§ THE TASK:
Go through the material and copy each line in which the word "Entrerrianos" shows up.

»»

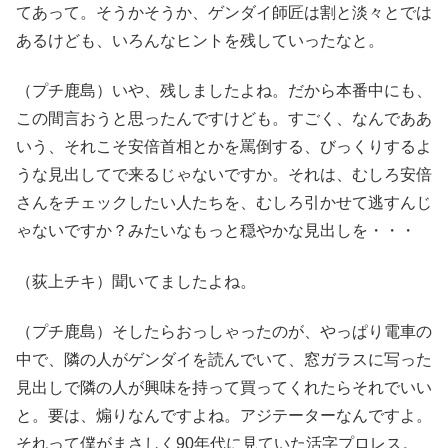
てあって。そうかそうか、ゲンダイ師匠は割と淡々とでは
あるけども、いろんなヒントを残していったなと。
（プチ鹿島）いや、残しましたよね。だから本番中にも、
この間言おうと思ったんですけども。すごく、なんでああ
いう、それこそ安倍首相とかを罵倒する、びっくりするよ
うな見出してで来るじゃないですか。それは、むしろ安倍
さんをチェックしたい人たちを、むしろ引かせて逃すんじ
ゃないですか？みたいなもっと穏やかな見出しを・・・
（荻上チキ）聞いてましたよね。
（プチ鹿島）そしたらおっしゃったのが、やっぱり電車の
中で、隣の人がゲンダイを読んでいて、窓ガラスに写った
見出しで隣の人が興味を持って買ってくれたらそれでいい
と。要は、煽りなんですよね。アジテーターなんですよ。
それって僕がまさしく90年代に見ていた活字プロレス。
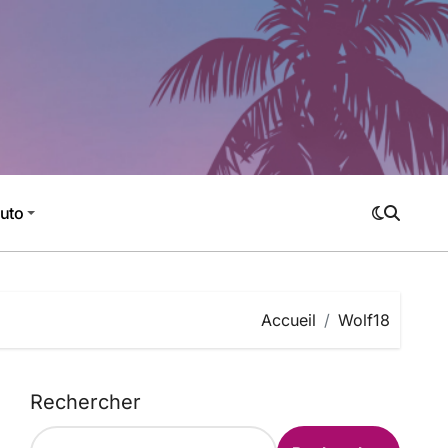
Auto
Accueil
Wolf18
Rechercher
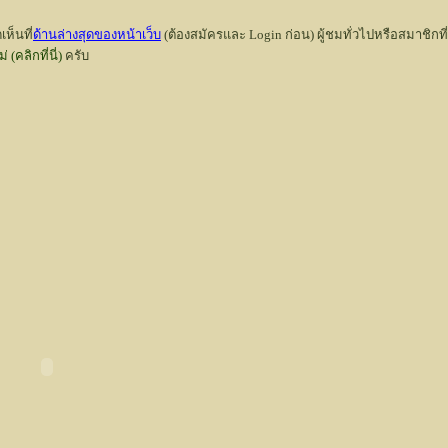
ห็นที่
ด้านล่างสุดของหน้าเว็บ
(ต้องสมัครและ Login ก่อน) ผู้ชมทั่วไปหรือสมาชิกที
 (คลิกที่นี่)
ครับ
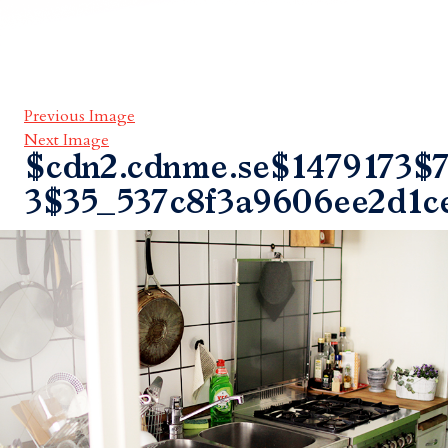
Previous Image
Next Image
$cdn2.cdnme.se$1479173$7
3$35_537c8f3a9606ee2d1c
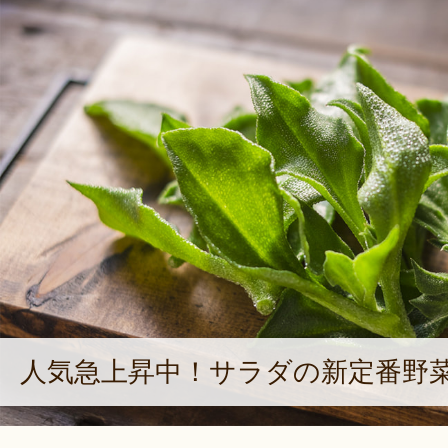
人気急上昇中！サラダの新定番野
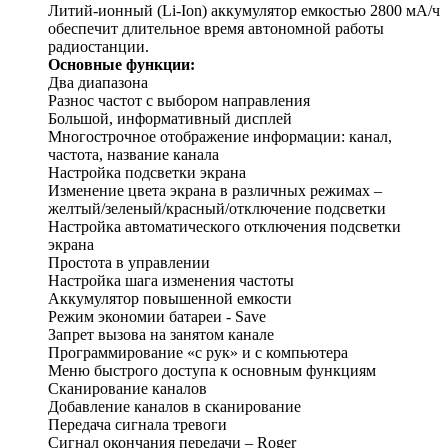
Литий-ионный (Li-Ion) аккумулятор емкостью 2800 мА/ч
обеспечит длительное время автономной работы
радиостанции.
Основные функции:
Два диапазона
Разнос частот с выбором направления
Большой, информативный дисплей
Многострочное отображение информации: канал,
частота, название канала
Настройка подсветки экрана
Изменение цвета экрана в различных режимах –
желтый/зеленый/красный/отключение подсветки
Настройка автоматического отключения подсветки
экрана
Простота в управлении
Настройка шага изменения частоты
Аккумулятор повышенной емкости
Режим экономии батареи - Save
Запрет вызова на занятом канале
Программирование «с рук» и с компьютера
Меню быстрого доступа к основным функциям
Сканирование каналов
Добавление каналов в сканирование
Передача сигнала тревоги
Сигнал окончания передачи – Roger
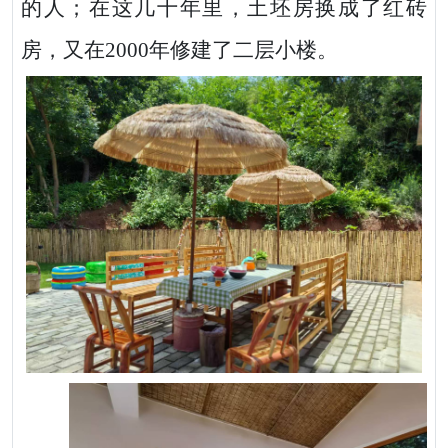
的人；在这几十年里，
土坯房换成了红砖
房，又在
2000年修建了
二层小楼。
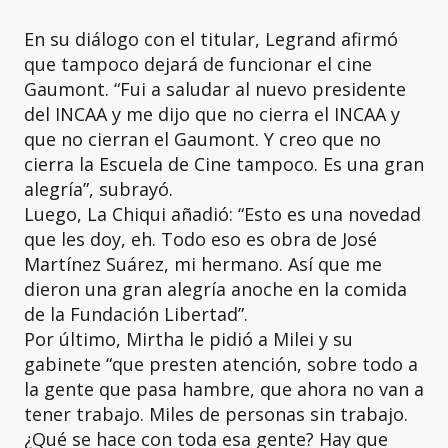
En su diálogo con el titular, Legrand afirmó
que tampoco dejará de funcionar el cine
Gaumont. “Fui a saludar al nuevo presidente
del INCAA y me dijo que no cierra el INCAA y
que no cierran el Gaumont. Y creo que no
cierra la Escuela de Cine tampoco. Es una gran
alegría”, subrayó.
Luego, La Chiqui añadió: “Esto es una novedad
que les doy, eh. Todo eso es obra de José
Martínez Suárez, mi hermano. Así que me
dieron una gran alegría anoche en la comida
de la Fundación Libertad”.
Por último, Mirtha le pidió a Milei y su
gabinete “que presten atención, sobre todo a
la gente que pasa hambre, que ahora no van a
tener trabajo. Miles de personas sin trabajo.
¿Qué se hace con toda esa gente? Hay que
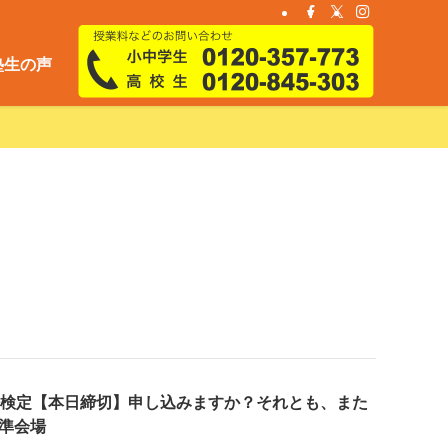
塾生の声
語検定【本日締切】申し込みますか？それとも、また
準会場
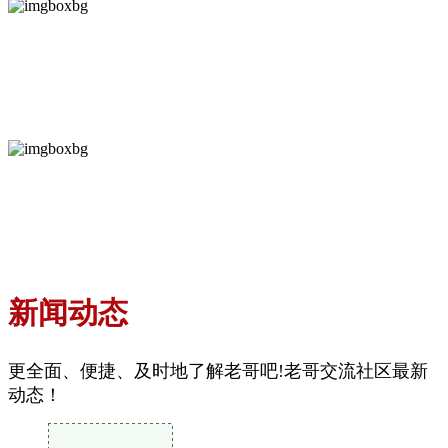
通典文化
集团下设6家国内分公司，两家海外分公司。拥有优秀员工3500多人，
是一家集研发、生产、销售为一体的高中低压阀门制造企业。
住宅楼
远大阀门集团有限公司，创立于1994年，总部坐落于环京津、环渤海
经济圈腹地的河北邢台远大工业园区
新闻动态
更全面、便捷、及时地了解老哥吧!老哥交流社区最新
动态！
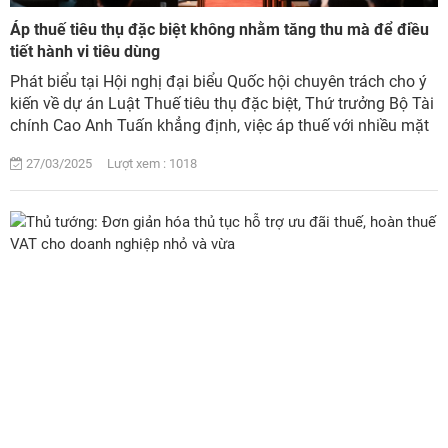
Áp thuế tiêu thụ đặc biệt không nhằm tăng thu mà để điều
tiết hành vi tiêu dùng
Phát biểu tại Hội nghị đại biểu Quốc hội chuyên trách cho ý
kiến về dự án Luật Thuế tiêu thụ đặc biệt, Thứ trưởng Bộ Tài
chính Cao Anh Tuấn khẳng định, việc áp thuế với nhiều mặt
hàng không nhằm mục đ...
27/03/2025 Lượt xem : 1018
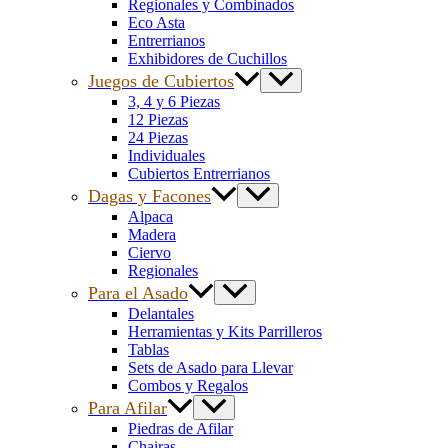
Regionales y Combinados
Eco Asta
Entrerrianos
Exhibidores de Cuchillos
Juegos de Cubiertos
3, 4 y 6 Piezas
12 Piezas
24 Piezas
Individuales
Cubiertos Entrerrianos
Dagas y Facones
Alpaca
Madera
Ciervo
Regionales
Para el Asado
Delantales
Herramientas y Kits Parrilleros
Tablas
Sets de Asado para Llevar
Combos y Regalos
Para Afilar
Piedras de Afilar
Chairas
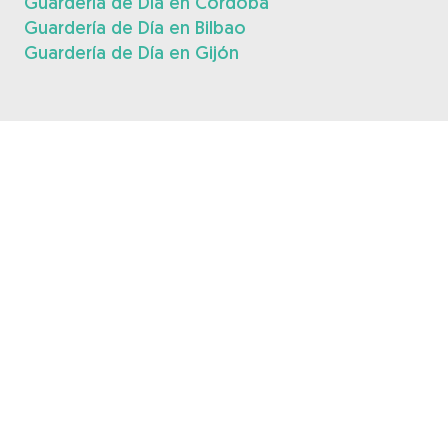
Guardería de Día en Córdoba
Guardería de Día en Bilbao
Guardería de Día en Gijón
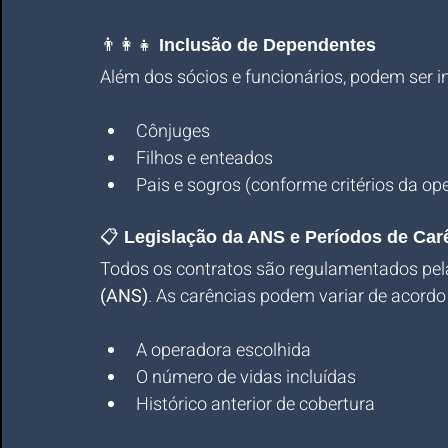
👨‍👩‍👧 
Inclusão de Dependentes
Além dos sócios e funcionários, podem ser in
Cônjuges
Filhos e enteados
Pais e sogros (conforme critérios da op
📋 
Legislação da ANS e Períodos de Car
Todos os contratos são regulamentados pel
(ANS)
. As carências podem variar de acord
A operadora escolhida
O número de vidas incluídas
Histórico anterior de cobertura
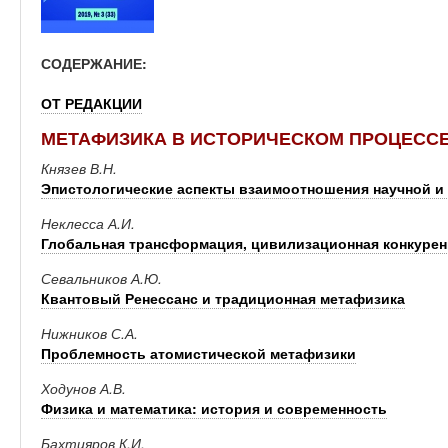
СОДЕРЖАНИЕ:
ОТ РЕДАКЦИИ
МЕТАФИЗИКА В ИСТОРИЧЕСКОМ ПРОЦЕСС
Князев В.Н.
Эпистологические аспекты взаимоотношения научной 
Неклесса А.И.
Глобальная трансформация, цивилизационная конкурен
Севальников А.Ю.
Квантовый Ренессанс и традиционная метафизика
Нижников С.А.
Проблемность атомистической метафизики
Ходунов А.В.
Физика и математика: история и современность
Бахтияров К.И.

««

§ REPLY TO THE EXERCISE:
Entrerrianos
Cubiertos Entrerrianos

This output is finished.